If the matrix $$\sum_{i=1}^my^i(y^i)^T$$ is positive definite, then the set $\{y^1,\dots,y^m\}\subseteq \mathbb R^n$ is a a generating set for $\mathbb R^n$

Does anyone know how I can prove that?

Answer 1

Let $U$ denote the span of $\{y^1,\dots,y^m\}$. Note that the orthogonal complement $U^\perp$ is the set $$ U^\perp = \{x \in \Bbb R^n : x^Ty^1 = x^Ty^2 = \cdots = x^Ty^m = 0\}. $$ So, suppose that $M = \sum_{i=1}^my^i(y^i)^T$ is positive definite. It follows that for any non-zero $x \in \Bbb R^n$, we have $$ 0 < x^TMx = x^T\left(\sum_{i=1}^my^i(y^i)^T\right)x = \sum_{i=1}^m x^Ty^i(y^i)^Tx = \sum_{i=1}^m (x^Ty^i)^2. $$ In other words: for every $x \in \Bbb R^n$, we have $x^Ty^i \neq 0$ for some $i$ from $1$ to $m$. In other words, every non-zero $x \in \Bbb R^n$ is not an element of $U^\perp$. So, we have $U^\perp = \{0\}$, which means that $U = U^{\perp \perp} = \Bbb R^n$. So, the span of the vectors $y^1,\dots,y^m$ is $\Bbb R^n$, which is to say that these vectors form a generating set for $\Bbb R^n$ as desired.

Answer 2

The matrix is symmetric and thus has a basis consisting of eigenvectors. It is also positive semi-definite since $v^\top \left(\sum_{i=1}^m y^i (y^i)^\top \right) v = \sum_{i=1}^m (v^\top y^i)^2 \ge 0$ for all $v$.

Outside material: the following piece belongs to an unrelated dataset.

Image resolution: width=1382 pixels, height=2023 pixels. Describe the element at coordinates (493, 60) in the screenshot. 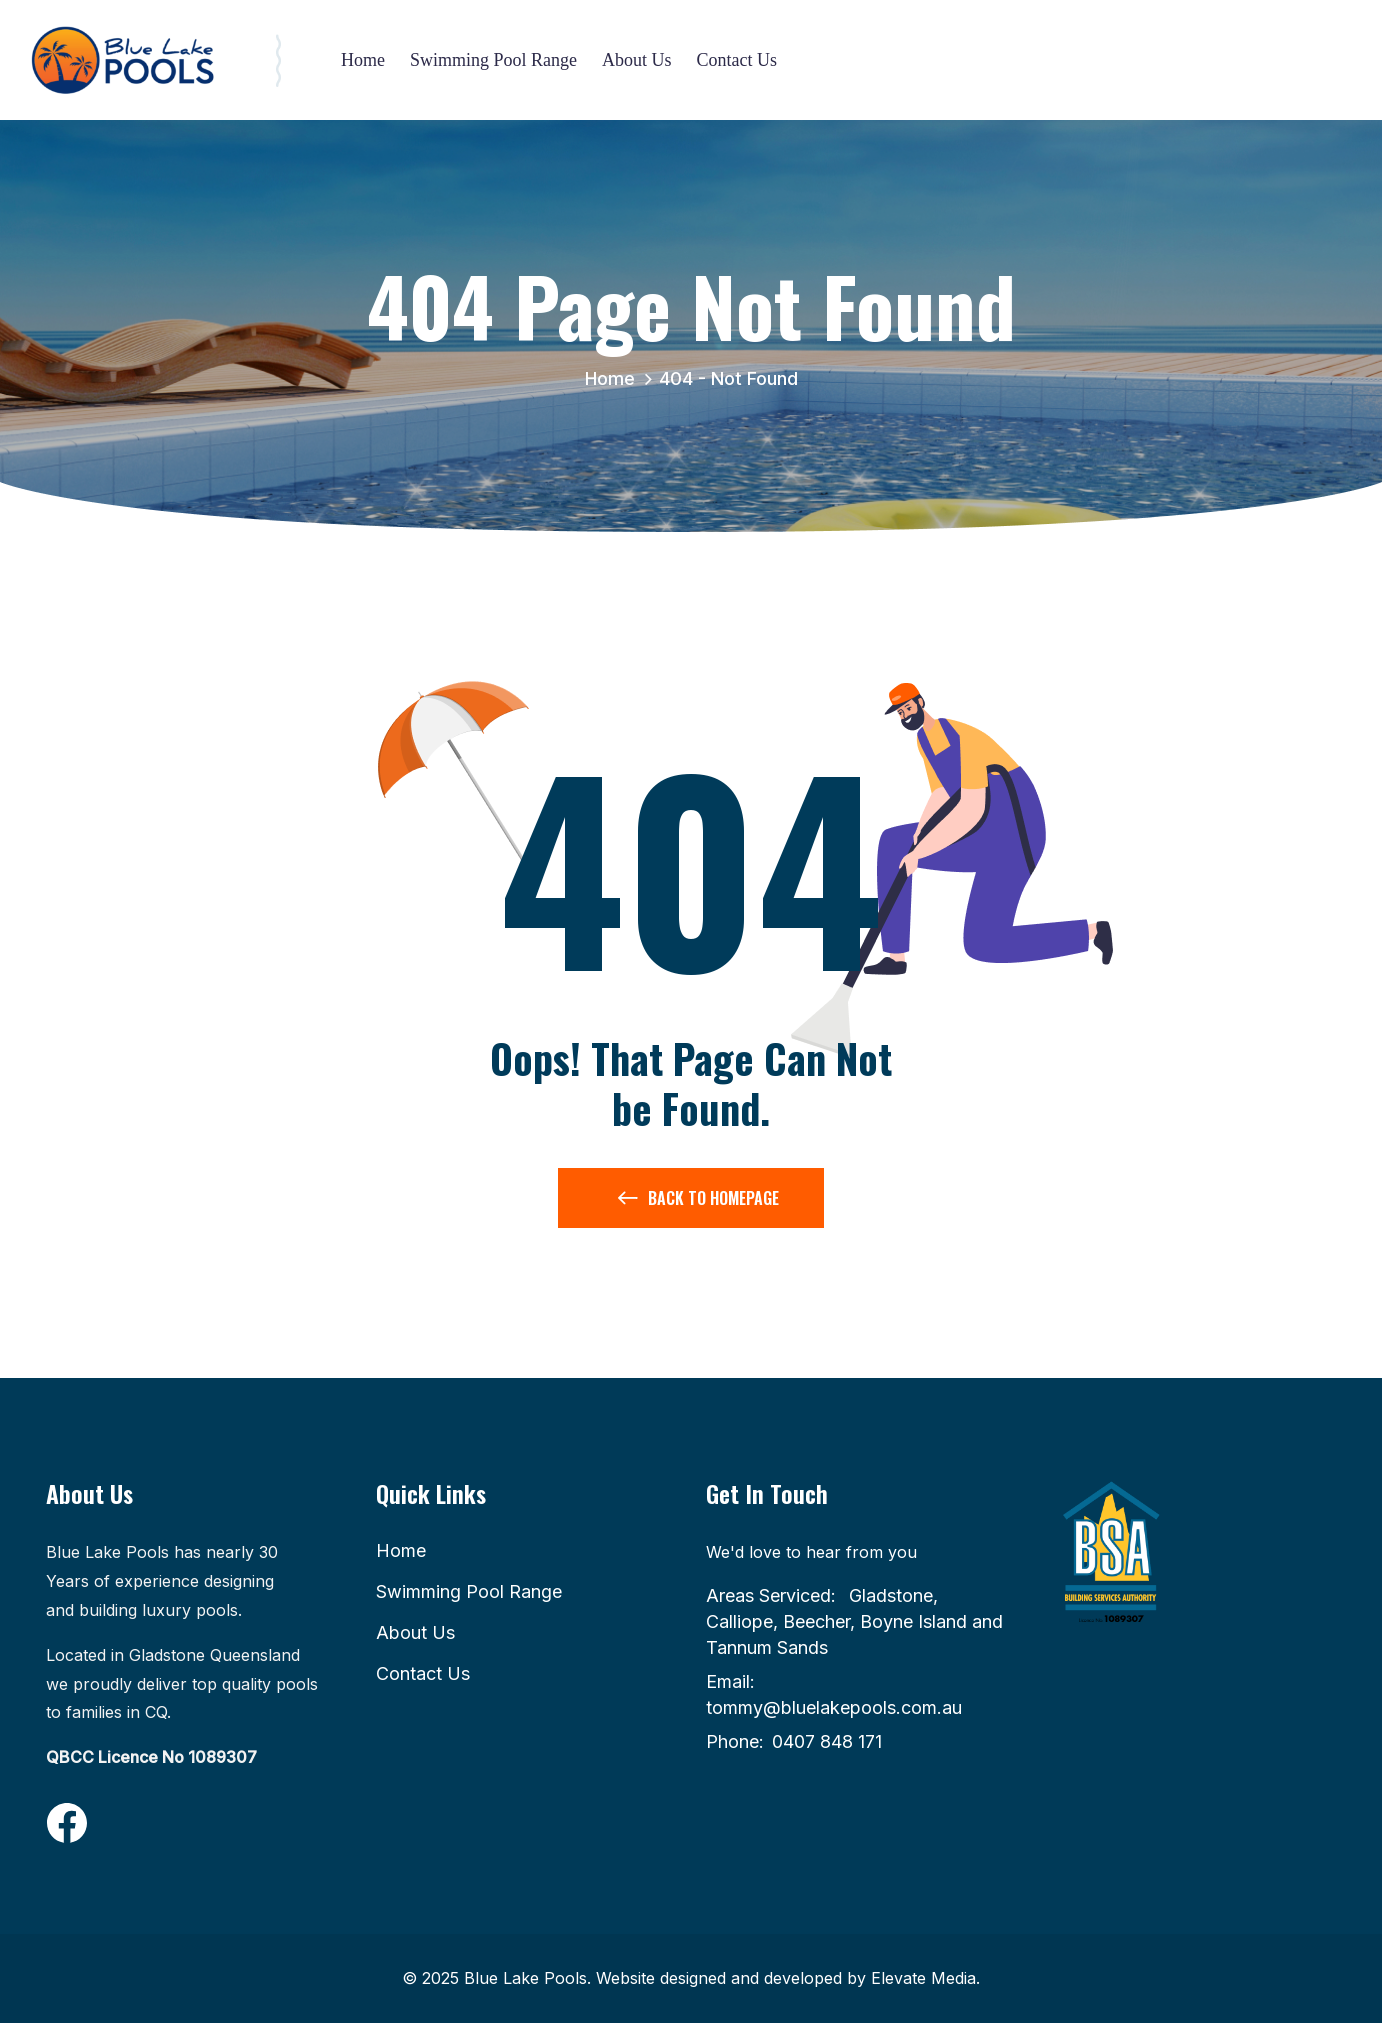

I see `Swimming Pool Range` at that location.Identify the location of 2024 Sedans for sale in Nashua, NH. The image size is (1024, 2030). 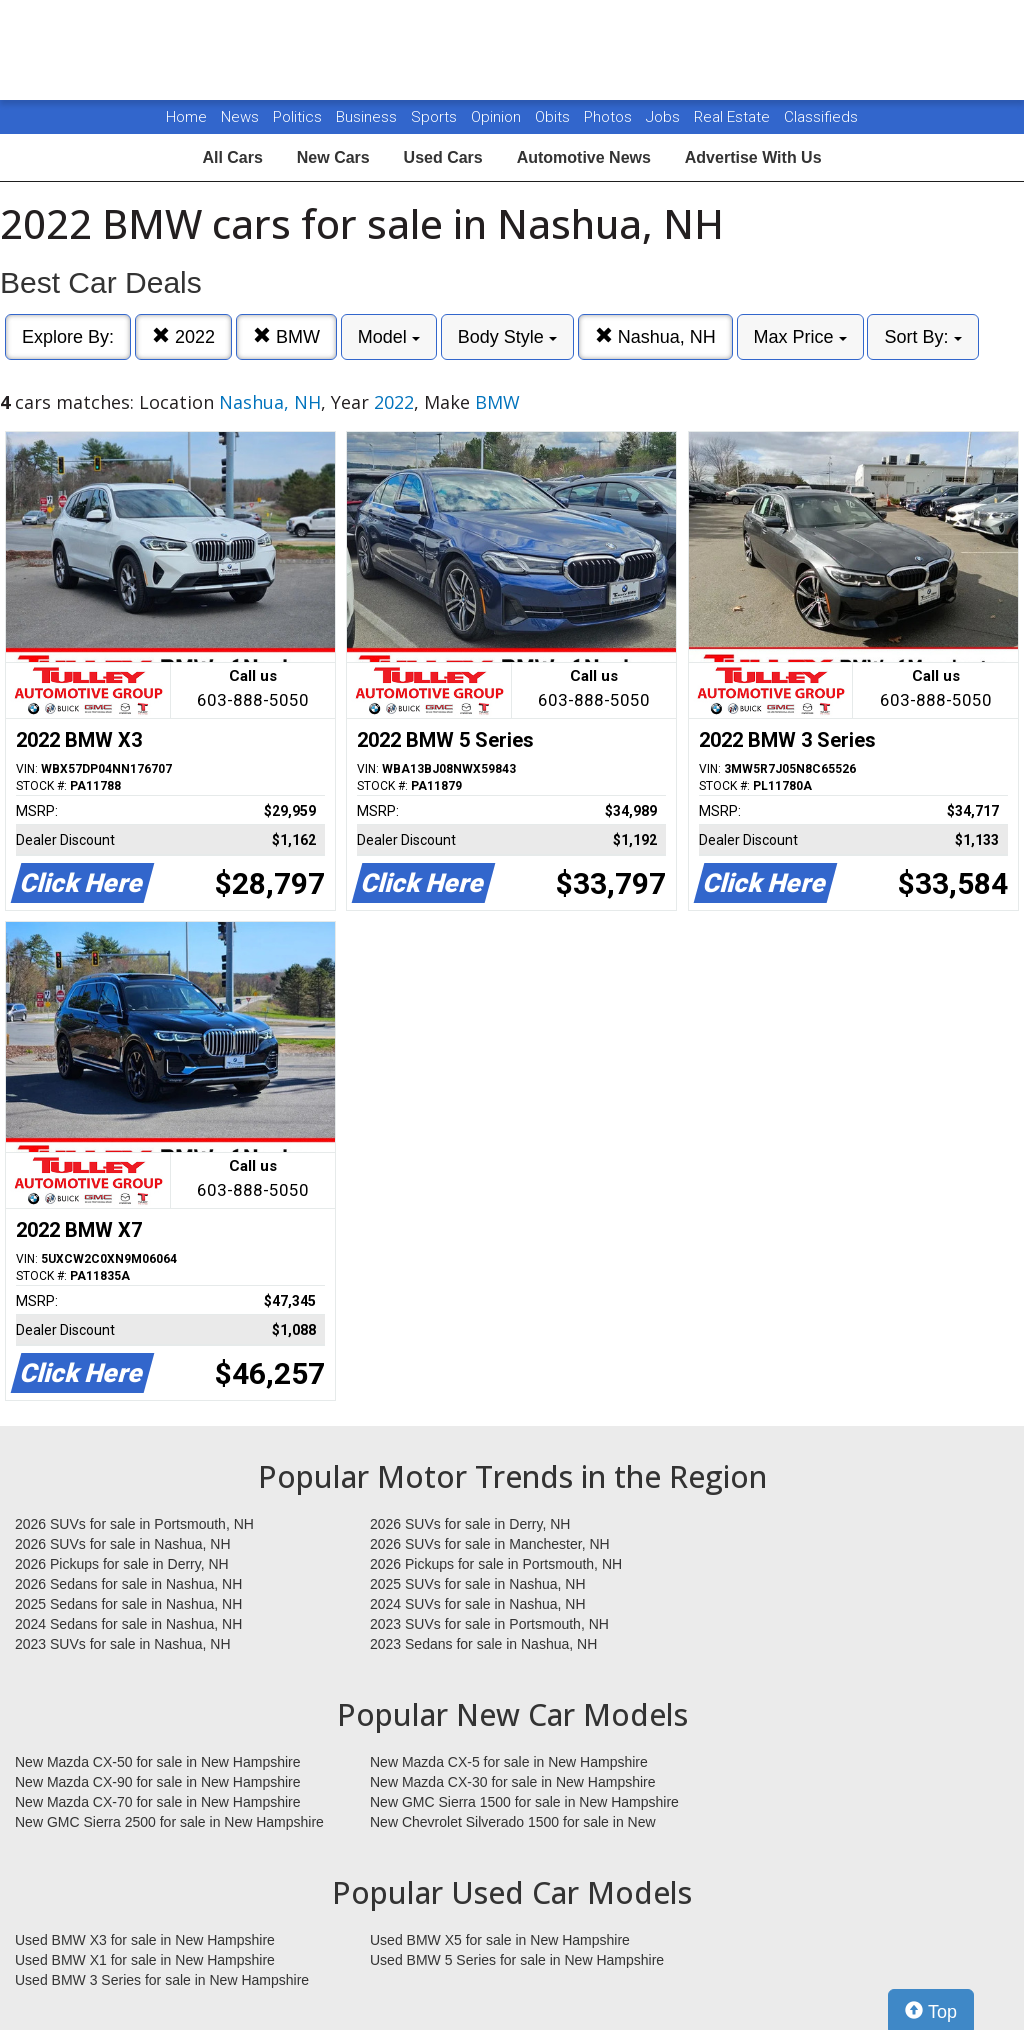
(128, 1624).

Thus it is positive definite if and only if its nullspace is empty. One can check that the nullspace of this matrix consists of vectors that are orthogonal to each of the $y^i$. So if the matrix is positive definite, then the $y^i$ must span $\mathbb{R}^n$.